··· DATA SUPPLIED ···

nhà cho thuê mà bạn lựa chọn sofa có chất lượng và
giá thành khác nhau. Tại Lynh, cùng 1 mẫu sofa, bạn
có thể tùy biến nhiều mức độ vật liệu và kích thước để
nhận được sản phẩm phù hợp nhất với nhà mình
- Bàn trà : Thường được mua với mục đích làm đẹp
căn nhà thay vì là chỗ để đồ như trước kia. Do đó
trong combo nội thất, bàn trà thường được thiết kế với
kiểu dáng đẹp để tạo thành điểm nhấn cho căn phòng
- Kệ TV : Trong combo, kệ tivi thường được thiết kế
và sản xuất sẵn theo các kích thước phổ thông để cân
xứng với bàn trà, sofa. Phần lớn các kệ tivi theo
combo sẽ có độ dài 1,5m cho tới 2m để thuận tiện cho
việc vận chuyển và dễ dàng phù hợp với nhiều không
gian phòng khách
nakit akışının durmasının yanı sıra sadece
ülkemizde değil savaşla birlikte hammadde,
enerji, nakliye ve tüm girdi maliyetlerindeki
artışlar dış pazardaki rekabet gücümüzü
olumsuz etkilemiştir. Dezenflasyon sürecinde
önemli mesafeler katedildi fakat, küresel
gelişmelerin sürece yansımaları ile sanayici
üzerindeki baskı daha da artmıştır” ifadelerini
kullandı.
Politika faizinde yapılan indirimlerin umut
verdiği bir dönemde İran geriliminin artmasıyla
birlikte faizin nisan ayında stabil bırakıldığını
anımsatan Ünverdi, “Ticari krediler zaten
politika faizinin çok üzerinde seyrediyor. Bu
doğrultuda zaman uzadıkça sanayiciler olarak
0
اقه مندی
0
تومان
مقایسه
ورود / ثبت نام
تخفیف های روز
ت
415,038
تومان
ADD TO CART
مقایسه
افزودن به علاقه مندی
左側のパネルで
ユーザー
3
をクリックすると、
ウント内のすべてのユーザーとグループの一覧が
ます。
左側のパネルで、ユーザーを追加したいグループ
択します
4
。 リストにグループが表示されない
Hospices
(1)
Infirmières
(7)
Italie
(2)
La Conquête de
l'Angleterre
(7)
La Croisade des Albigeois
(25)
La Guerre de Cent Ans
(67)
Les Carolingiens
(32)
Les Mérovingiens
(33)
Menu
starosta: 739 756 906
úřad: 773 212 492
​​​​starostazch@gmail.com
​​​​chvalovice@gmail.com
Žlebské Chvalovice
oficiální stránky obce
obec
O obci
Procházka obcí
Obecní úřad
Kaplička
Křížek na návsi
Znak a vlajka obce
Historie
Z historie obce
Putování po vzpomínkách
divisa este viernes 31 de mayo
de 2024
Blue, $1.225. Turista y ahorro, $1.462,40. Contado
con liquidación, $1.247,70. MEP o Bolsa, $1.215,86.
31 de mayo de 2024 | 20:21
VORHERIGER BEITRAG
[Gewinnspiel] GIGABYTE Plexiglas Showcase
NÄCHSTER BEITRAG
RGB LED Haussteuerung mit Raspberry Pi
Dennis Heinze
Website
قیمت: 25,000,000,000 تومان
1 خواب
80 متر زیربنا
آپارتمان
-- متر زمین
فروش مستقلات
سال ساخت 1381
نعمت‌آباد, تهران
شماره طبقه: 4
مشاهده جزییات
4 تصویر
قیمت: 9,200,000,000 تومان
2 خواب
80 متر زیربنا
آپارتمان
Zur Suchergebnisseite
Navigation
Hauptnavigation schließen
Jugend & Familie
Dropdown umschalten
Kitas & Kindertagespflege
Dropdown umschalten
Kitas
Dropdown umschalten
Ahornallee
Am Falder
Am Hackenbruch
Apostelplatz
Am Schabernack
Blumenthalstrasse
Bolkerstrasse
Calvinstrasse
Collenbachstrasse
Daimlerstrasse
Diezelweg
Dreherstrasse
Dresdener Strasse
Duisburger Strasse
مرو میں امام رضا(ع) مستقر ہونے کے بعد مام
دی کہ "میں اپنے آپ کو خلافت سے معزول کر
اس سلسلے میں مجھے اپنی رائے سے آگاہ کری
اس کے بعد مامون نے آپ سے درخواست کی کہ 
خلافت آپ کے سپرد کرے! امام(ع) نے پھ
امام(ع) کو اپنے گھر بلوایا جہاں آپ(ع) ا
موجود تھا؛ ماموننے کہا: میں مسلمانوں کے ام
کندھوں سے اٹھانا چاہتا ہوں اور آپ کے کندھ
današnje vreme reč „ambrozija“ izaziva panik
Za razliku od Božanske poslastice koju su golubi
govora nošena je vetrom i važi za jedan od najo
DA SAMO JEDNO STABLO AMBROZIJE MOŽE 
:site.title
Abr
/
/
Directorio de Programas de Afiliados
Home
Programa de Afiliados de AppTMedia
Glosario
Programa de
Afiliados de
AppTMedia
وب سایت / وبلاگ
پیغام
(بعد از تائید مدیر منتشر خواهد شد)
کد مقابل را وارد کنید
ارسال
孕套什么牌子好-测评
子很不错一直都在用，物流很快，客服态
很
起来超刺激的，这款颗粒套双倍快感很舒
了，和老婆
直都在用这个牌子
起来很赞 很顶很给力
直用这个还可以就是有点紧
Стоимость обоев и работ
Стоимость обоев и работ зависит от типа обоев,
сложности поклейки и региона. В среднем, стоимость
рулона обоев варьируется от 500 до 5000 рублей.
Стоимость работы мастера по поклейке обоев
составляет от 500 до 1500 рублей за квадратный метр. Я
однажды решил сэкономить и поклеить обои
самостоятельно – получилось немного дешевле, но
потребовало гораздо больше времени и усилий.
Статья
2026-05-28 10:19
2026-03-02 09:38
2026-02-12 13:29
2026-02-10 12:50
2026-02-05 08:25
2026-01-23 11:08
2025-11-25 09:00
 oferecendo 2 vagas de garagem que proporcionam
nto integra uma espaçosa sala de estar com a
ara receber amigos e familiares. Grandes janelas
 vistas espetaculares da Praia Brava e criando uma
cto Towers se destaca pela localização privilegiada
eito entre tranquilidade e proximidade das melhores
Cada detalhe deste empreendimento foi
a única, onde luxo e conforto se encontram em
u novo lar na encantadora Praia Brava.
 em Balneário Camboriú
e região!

···

#### WHAT THIS TASK INVOLVES
Please return only the lines above, starting at the line that has "ウント内のすべてのユーザーとグループの一覧が" and ending at the line that has "قیمت: 25,000,000,000 تومان", keeping both and leaving each one unchanged.

#### EXPECTED OUTPUT
ウント内のすべてのユーザーとグループの一覧が
ます。
左側のパネルで、ユーザーを追加したいグループ
択します
4
。 リストにグループが表示されない
Hospices
(1)
Infirmières
(7)
Italie
(2)
La Conquête de
l'Angleterre
(7)
La Croisade des Albigeois
(25)
La Guerre de Cent Ans
(67)
Les Carolingiens
(32)
Les Mérovingiens
(33)
Menu
starosta: 739 756 906
úřad: 773 212 492
​​​​starostazch@gmail.com
​​​​chvalovice@gmail.com
Žlebské Chvalovice
oficiální stránky obce
obec
O obci
Procházka obcí
Obecní úřad
Kaplička
Křížek na návsi
Znak a vlajka obce
Historie
Z historie obce
Putování po vzpomínkách
divisa este viernes 31 de mayo
de 2024
Blue, $1.225. Turista y ahorro, $1.462,40. Contado
con liquidación, $1.247,70. MEP o Bolsa, $1.215,86.
31 de mayo de 2024 | 20:21
VORHERIGER BEITRAG
[Gewinnspiel] GIGABYTE Plexiglas Showcase
NÄCHSTER BEITRAG
RGB LED Haussteuerung mit Raspberry Pi
Dennis Heinze
Website
قیمت: 25,000,000,000 تومان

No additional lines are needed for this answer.